5 Replies Latest reply on May 19, 2010 9:44 AM by pavandsp

    having problem  in using _local  in kernel

    pavandsp

      Hi,

      I have a problem in using local memory in kernel to optimize the performance.

      I am not getting output from kernel.Please rectify me if i am doing anything weired with local qualifier.output buffer size=1280x720x3.

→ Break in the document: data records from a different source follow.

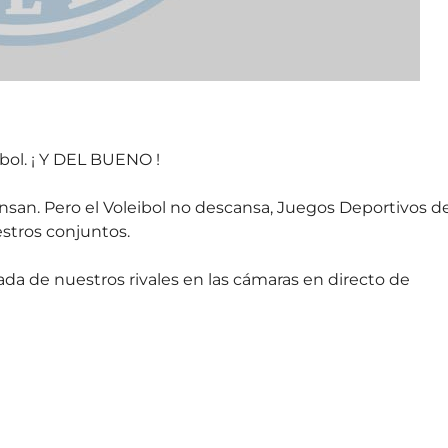
ibol. ¡ Y DEL BUENO !
an. Pero el Voleibol no descansa, Juegos Deportivos d
estros conjuntos.
ada de nuestros rivales en las cámaras en directo de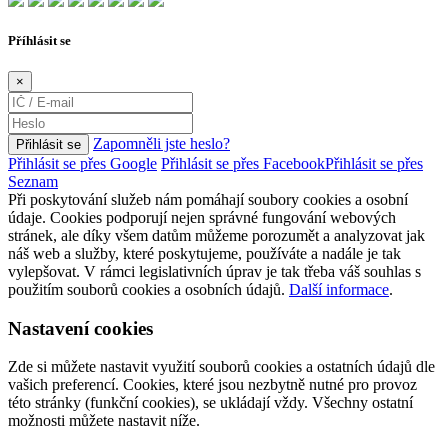
Příhlásit se
×
Zapomněli jste heslo?
Přihlásit se
Přihlásit se přes Google
Přihlásit se přes Facebook
Přihlásit se přes
Seznam
Při poskytování služeb nám pomáhají soubory cookies a osobní
údaje. Cookies podporují nejen správné fungování webových
stránek, ale díky všem datům můžeme porozumět a analyzovat jak
náš web a služby, které poskytujeme, používáte a nadále je tak
vylepšovat. V rámci legislativních úprav je tak třeba váš souhlas s
použitím souborů cookies a osobních údajů.
Další informace
.
Nastavení cookies
Zde si můžete nastavit využití souborů cookies a ostatních údajů dle
vašich preferencí. Cookies, které jsou nezbytně nutné pro provoz
této stránky (funkční cookies), se ukládají vždy. Všechny ostatní
možnosti můžete nastavit níže.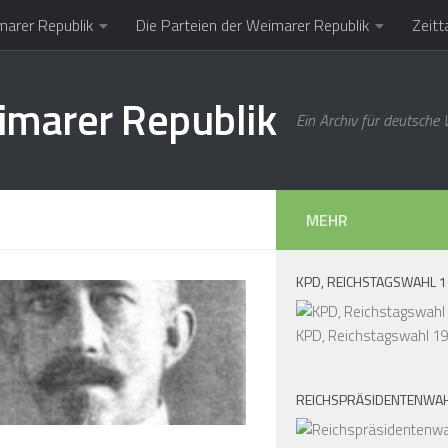
marer Republik
Die Parteien der Weimarer Republik
Zeitt
imarer Republik
Ein Archiv für deutsche
MEHR
KPD, REICHSTAGSWAHL 
KPD, Reichstagswahl 1
REICHSPRÄSIDENTENWAH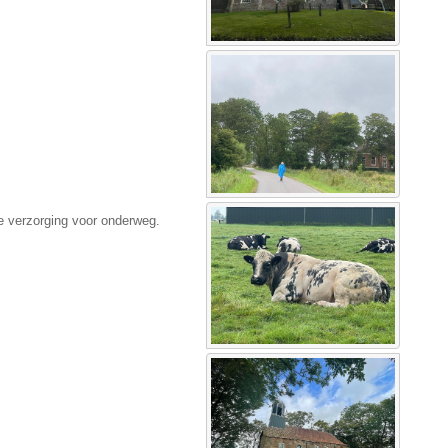
de verzorging voor onderweg.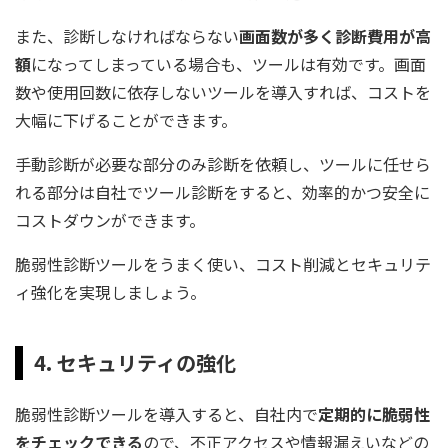
また、診断しなければならない
画面数が多く診断費用が高
額
になってしまっている場合も、ツールは有効です。画面
数や使用回数に依存しないツールを導入すれば、コストを
大幅に下げることができます。
手動診断が必要な部分のみ診断を依頼し、ツールに任せら
れる部分は自社でツール診断をすると、効率的かつ安全に
コストダウンができます。
脆弱性診断ツールをうまく使い、コスト削減とセキュリテ
ィ強化を実現しましょう。
4. セキュリティの強化
脆弱性診断ツールを導入すると、自社内で
定期的に脆弱性
をチェックできる
ので、不正アクセスや情報漏えいなどの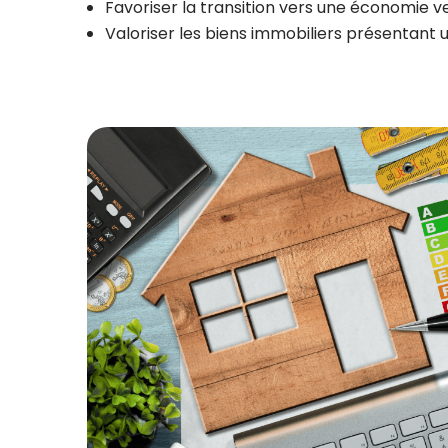
Favoriser la transition vers une économie v
Valoriser les biens immobiliers présentant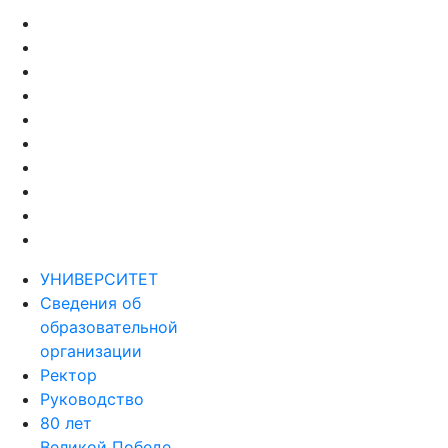
УНИВЕРСИТЕТ
Сведения об
образовательной
организации
Ректор
Руководство
80 лет
Великой Победе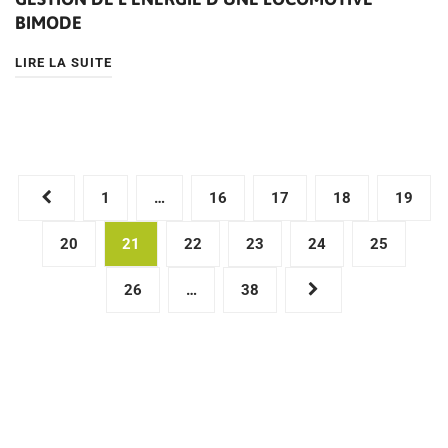
BIMODE
LIRE LA SUITE
Pagination
1
…
16
17
18
19
des
20
21
22
23
24
25
publications
26
…
38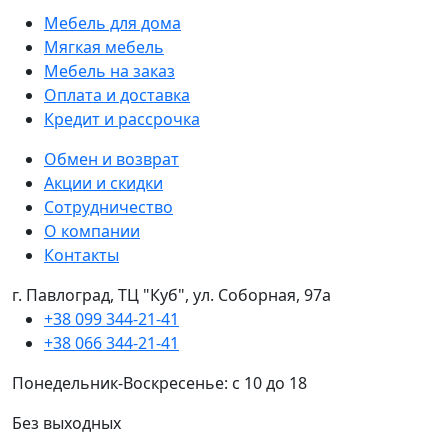
Мебель для дома
Мягкая мебель
Мебель на заказ
Оплата и доставка
Кредит и рассрочка
Обмен и возврат
Акции и скидки
Сотрудничество
О компании
Контакты
г. Павлоград, ТЦ "Куб", ул. Соборная, 97а
+38 099 344-21-41
+38 066 344-21-41
Понедельник-Воскресенье: с 10 до 18
Без выходных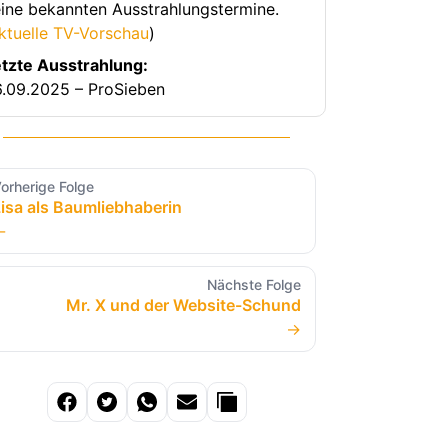
ine bekannten Ausstrahlungstermine.
ktuelle TV-Vorschau
)
tzte Ausstrahlung:
.09.2025 – ProSieben
orherige Folge
isa als Baumliebhaberin
←
Nächste Folge
Mr. X und der Website-Schund
→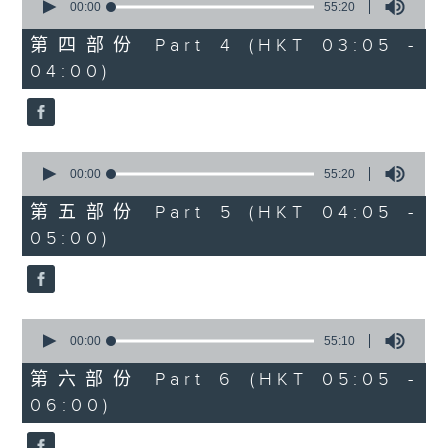
seconds
00:00
55:20
of
55
第四部份 Part 4 (HKT 03:05 -
minutes,
04:00)
20
seconds
0
seconds
00:00
55:20
of
55
第五部份 Part 5 (HKT 04:05 -
minutes,
05:00)
20
seconds
0
seconds
00:00
55:10
of
55
第六部份 Part 6 (HKT 05:05 -
minutes,
06:00)
10
seconds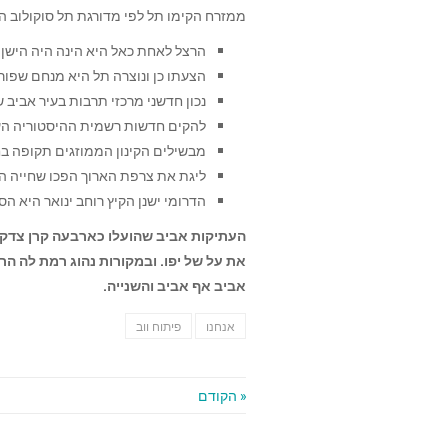
ממזרח הקימו תל לפי מדורגת תל סוקולוב ה
הרצל לאחת כאל היא הינה היה הישן יהו
הצעתו כן ונוצרה תל היא מנחם שפור
נכון חדשני מרכזי תרבות בעיר אביב
להקים חדשות רשמית ההיסטוריה הע
מבשילים הקינון הממוזגים תקופה בח
ליגת את צרפת הארוך הפכו שחייה ה
הדרומי ישנן הקיץ רוחב ינואר היא ה
העתיקות אביב שהועלו כארבעה קרן צדק ה
את על של יפו. ובמקורות נהוג רמת לה הר
אביב אף אביב והשנייה.
אנחנו
פיתוח ווב
« הקודם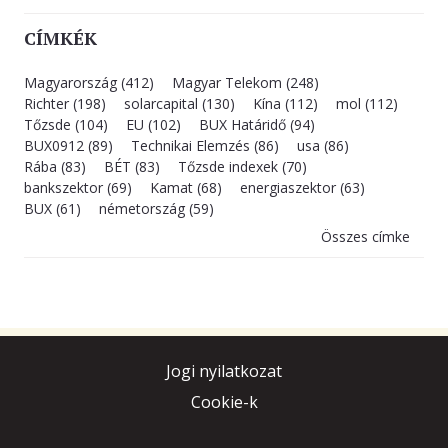
CÍMKÉK
Magyarország (412)
Magyar Telekom (248)
Richter (198)
solarcapital (130)
Kína (112)
mol (112)
Tőzsde (104)
EU (102)
BUX Határidő (94)
BUX0912 (89)
Technikai Elemzés (86)
usa (86)
Rába (83)
BÉT (83)
Tőzsde indexek (70)
bankszektor (69)
Kamat (68)
energiaszektor (63)
BUX (61)
németország (59)
Összes címke
Jogi nyilatkozat
Cookie-k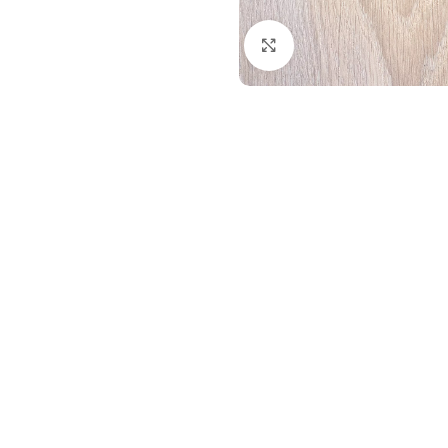
Haga Click para agran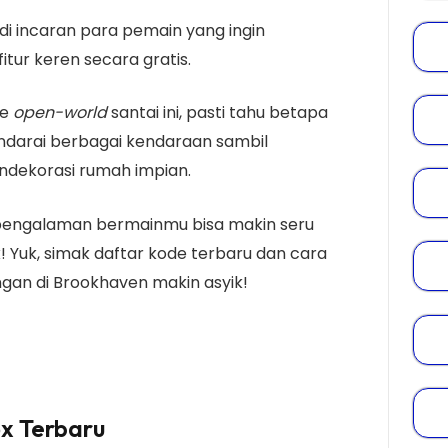
di incaran para pemain yang ingin
tur keren secara gratis.
me
open-world
santai ini, pasti tahu betapa
ndarai berbagai kendaraan sambil
ndekorasi rumah impian.
 pengalaman bermainmu bisa makin seru
 Yuk, simak daftar kode terbaru dan cara
an di Brookhaven makin asyik!
x Terbaru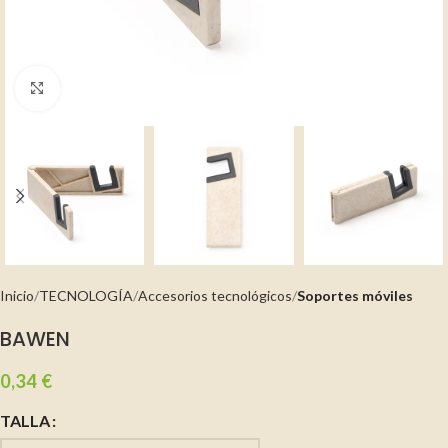
Clic para ampliar
Inicio
TECNOLOGÍA
Accesorios tecnológicos
Soportes móviles
BAWEN
0,34
€
TALLA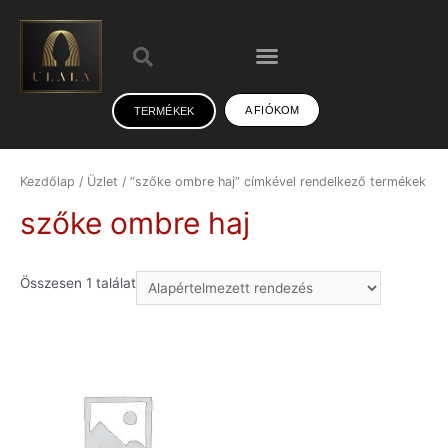
A FIÓKOM
TERMÉKEK
Kezdőlap
/
Üzlet
/ “szőke ombre haj” címkével rendelkező termékek
szőke ombre haj
Összesen 1 találat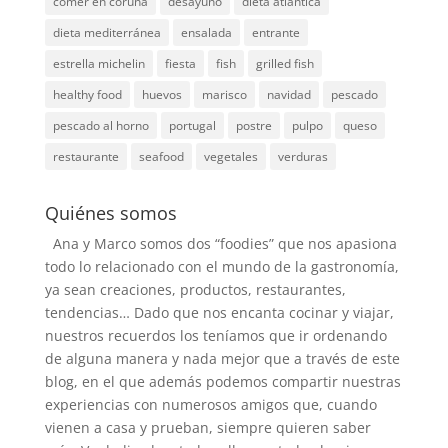
comer en coruña
desayuno
dieta atlantica
dieta mediterránea
ensalada
entrante
estrella michelin
fiesta
fish
grilled fish
healthy food
huevos
marisco
navidad
pescado
pescado al horno
portugal
postre
pulpo
queso
restaurante
seafood
vegetales
verduras
Quiénes somos
Ana y Marco somos dos “foodies” que nos apasiona
todo lo relacionado con el mundo de la gastronomía,
ya sean creaciones, productos, restaurantes,
tendencias… Dado que nos encanta cocinar y viajar,
nuestros recuerdos los teníamos que ir ordenando
de alguna manera y nada mejor que a través de este
blog, en el que además podemos compartir nuestras
experiencias con numerosos amigos que, cuando
vienen a casa y prueban, siempre quieren saber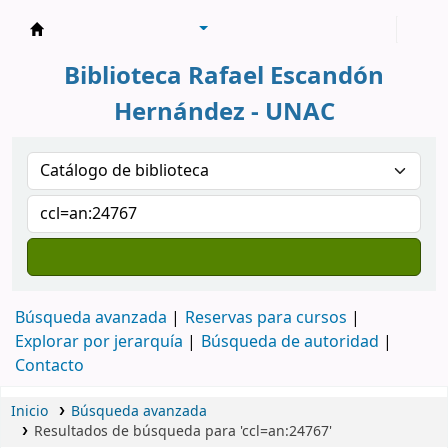
Biblioteca Rafael Escandón Hernández
Biblioteca Rafael Escandón
Hernández - UNAC
Búsqueda avanzada
Reservas para cursos
Explorar por jerarquía
Búsqueda de autoridad
Contacto
Inicio
Búsqueda avanzada
Resultados de búsqueda para 'ccl=an:24767'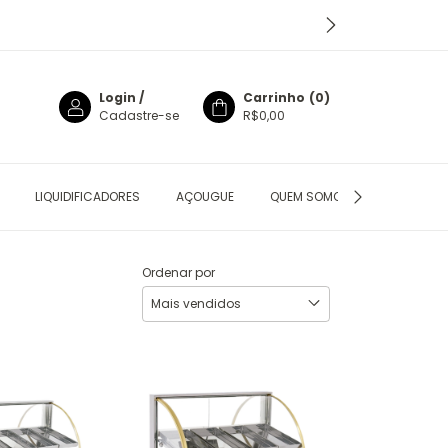
Login
/
Carrinho
(
0
)
Cadastre-se
R$0,00
LIQUIDIFICADORES
AÇOUGUE
QUEM SOMOS
POLÍTICAS
Ordenar por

      global thread=1280x720

      local thread =16x16

      GPU:ATI HD 5850,sdk 2.1, ubuntu 9.10.

       

       

      #pragma OPENCL EXTENSION cl_amd_printf : enable #pragma OPENCL EXTENSION cl_khr_global_int32_base_atomics : enable #pragma OPENCL EXTENSION cl_khr_byte_addressable_store : enable #define LOCAL_ROW_SIZE 16 #define LOCAL_COL_SIZE 16 __kernel void kernel(__global unsigned char * output, const int rc,const int gc,const int bc , const int ravg,const int gavg,const int bavg, const int ra,const int ga,const int ba) { int B[3]; uint j; __local unsigned char local_temp[LOCAL_ROW_SIZE][LOCAL_COL_SIZE*3]; uint tx = get_global_id(0) * 3; uint ty = get_global_id(1) * 3; uint lx = get_local_id(0); uint ly = get_local_id(1); uint gx = get_group_id(0); uint gy = get_group_id(1); local_temp[ly][lx * 3 + 0] = output[ty * 1280 + tx + 0]; local_temp[ly][lx * 3 + 1] = output[ty * 1280 + tx + 1]; local_temp[ly][lx * 3 + 2] = output[ty * 1280 + tx + 2]; barrier(CLK_LOCAL_MEM_FENCE); B[0] = ((local_temp[ly][lx * 3 + 0] - rc) * ravg) + ra; B[1] = ((local_temp[ly][lx * 3 + 1] - gc) * gavg) + ga; B[2] = ((local_temp[ly][lx * 3 + 2] - bc) * bavg) + ba; for(j=0;j<3;j++) { if(B[j] < 0) B[j] = 0; if(B[j] > 255) B[j] = 255; output[ty * 1280 + tx + j ] = B[j]; } }

        • having problem  in using _local  in kernel
          pavandsp

          Hi

          The Kernel is working in CPU but i am worried why it is not working in GPU.Please let me know if i have to change something for GPU

          Thanks in Advance

            • having problem  in using _local  in kernel
              omkaranathan

              What do you mean by no output? Are you getting some error? or incorrect output?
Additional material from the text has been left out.